*** Opening of RECORDS FOR THIS TASK ***
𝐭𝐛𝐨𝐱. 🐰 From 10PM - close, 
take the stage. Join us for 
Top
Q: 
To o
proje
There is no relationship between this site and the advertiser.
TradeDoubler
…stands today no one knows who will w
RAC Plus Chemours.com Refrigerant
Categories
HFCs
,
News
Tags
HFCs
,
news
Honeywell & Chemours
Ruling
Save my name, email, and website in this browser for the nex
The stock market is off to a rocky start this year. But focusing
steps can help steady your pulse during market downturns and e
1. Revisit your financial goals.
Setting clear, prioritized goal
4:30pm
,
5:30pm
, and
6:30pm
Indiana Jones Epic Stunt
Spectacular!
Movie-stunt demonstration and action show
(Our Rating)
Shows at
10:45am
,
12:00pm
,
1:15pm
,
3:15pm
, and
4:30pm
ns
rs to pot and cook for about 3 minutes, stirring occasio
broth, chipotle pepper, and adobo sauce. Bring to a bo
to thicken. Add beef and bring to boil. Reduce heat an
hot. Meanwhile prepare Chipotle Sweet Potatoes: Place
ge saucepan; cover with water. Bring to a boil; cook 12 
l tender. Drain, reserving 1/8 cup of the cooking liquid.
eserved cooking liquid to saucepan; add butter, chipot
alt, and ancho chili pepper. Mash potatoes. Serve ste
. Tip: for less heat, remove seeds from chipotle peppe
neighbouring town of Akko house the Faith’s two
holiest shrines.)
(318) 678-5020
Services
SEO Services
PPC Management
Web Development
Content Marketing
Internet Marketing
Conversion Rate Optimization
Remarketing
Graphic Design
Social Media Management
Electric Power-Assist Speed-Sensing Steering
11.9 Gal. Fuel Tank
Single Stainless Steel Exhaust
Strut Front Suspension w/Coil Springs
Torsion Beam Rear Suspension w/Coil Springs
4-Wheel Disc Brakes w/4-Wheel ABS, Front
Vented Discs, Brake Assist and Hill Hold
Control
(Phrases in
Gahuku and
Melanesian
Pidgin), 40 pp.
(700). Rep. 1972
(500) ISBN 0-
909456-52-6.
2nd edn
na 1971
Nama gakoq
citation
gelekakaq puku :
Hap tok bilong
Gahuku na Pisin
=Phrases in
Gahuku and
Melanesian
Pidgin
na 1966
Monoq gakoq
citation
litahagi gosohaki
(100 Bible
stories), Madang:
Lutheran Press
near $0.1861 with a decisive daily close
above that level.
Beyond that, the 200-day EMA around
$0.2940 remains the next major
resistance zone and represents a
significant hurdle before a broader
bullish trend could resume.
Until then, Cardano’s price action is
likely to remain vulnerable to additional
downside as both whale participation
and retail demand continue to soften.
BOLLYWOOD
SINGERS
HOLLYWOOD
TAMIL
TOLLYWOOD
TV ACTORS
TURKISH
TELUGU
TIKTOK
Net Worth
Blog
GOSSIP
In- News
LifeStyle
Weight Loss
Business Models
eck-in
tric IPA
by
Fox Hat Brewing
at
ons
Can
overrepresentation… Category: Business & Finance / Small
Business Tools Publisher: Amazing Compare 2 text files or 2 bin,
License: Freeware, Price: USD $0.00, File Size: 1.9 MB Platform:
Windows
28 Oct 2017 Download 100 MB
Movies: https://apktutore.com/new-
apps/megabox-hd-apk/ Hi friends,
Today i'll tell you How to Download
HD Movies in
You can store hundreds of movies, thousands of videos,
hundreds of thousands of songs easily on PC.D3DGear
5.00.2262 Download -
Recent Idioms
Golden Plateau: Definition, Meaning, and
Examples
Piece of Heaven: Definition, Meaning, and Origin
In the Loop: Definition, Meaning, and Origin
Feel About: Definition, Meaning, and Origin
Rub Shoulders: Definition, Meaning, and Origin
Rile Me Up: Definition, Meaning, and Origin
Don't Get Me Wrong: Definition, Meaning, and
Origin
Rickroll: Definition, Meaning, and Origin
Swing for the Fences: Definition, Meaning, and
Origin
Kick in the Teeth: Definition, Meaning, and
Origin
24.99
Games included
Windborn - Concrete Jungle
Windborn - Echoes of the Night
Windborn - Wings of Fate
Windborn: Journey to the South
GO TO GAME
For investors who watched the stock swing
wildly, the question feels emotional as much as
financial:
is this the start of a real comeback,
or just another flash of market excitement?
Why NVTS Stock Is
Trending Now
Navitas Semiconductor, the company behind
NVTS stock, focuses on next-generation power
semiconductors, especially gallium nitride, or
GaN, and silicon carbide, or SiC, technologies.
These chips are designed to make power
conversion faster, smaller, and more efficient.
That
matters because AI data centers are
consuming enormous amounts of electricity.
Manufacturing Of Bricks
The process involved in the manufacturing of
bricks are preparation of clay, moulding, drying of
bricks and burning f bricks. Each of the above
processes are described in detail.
*** Close of RECORDS FOR THIS TASK ***
Please give the entries above again in full, exactly as written.

__TASK OUTPUT__.
𝐭𝐛𝐨𝐱. 🐰 From 10PM - close, 
take the stage. Join us for 
Top
Q: 
To o
proje
There is no relationship between this site and the advertiser.
TradeDoubler
…stands today no one knows who will w
RAC Plus Chemours.com Refrigerant
Categories
HFCs
,
News
Tags
HFCs
,
news
Honeywell & Chemours
Ruling
Save my name, email, and website in this browser for the nex
The stock market is off to a rocky start this year. But focusing
steps can help steady your pulse during market downturns and e
1. Revisit your financial goals.
Setting clear, prioritized goal
4:30pm
,
5:30pm
, and
6:30pm
Indiana Jones Epic Stunt
Spectacular!
Movie-stunt demonstration and action show
(Our Rating)
Shows at
10:45am
,
12:00pm
,
1:15pm
,
3:15pm
, and
4:30pm
ns
rs to pot and cook for about 3 minutes, stirring occasio
broth, chipotle pepper, and adobo sauce. Bring to a bo
to thicken. Add beef and bring to boil. Reduce heat an
hot. Meanwhile prepare Chipotle Sweet Potatoes: Place
ge saucepan; cover with water. Bring to a boil; cook 12 
l tender. Drain, reserving 1/8 cup of the cooking liquid.
eserved cooking liquid to saucepan; add butter, chipot
alt, and ancho chili pepper. Mash potatoes. Serve ste
. Tip: for less heat, remove seeds from chipotle peppe
neighbouring town of Akko house the Faith’s two
holiest shrines.)
(318) 678-5020
Services
SEO Services
PPC Management
Web Development
Content Marketing
Internet Marketing
Conversion Rate Optimization
Remarketing
Graphic Design
Social Media Management
Electric Power-Assist Speed-Sensing Steering
11.9 Gal. Fuel Tank
Single Stainless Steel Exhaust
Strut Front Suspension w/Coil Springs
Torsion Beam Rear Suspension w/Coil Springs
4-Wheel Disc Brakes w/4-Wheel ABS, Front
Vented Discs, Brake Assist and Hill Hold
Control
(Phrases in
Gahuku and
Melanesian
Pidgin), 40 pp.
(700). Rep. 1972
(500) ISBN 0-
909456-52-6.
2nd edn
na 1971
Nama gakoq
citation
gelekakaq puku :
Hap tok bilong
Gahuku na Pisin
=Phrases in
Gahuku and
Melanesian
Pidgin
na 1966
Monoq gakoq
citation
litahagi gosohaki
(100 Bible
stories), Madang:
Lutheran Press
near $0.1861 with a decisive daily close
above that level.
Beyond that, the 200-day EMA around
$0.2940 remains the next major
resistance zone and represents a
significant hurdle before a broader
bullish trend could resume.
Until then, Cardano’s price action is
likely to remain vulnerable to additional
downside as both whale participation
and retail demand continue to soften.
BOLLYWOOD
SINGERS
HOLLYWOOD
TAMIL
TOLLYWOOD
TV ACTORS
TURKISH
TELUGU
TIKTOK
Net Worth
Blog
GOSSIP
In- News
LifeStyle
Weight Loss
Business Models
eck-in
tric IPA
by
Fox Hat Brewing
at
ons
Can
overrepresentation… Category: Business & Finance / Small
Business Tools Publisher: Amazing Compare 2 text files or 2 bin,
License: Freeware, Price: USD $0.00, File Size: 1.9 MB Platform:
Windows
28 Oct 2017 Download 100 MB
Movies: https://apktutore.com/new-
apps/megabox-hd-apk/ Hi friends,
Today i'll tell you How to Download
HD Movies in
You can store hundreds of movies, thousands of videos,
hundreds of thousands of songs easily on PC.D3DGear
5.00.2262 Download -
Recent Idioms
Golden Plateau: Definition, Meaning, and
Examples
Piece of Heaven: Definition, Meaning, and Origin
In the Loop: Definition, Meaning, and Origin
Feel About: Definition, Meaning, and Origin
Rub Shoulders: Definition, Meaning, and Origin
Rile Me Up: Definition, Meaning, and Origin
Don't Get Me Wrong: Definition, Meaning, and
Origin
Rickroll: Definition, Meaning, and Origin
Swing for the Fences: Definition, Meaning, and
Origin
Kick in the Teeth: Definition, Meaning, and
Origin
24.99
Games included
Windborn - Concrete Jungle
Windborn - Echoes of the Night
Windborn - Wings of Fate
Windborn: Journey to the South
GO TO GAME
For investors who watched the stock swing
wildly, the question feels emotional as much as
financial:
is this the start of a real comeback,
or just another flash of market excitement?
Why NVTS Stock Is
Trending Now
Navitas Semiconductor, the company behind
NVTS stock, focuses on next-generation power
semiconductors, especially gallium nitride, or
GaN, and silicon carbide, or SiC, technologies.
These chips are designed to make power
conversion faster, smaller, and more efficient.
That
matters because AI data centers are
consuming enormous amounts of electricity.
Manufacturing Of Bricks
The process involved in the manufacturing of
bricks are preparation of clay, moulding, drying of
bricks and burning f bricks. Each of the above
processes are described in detail.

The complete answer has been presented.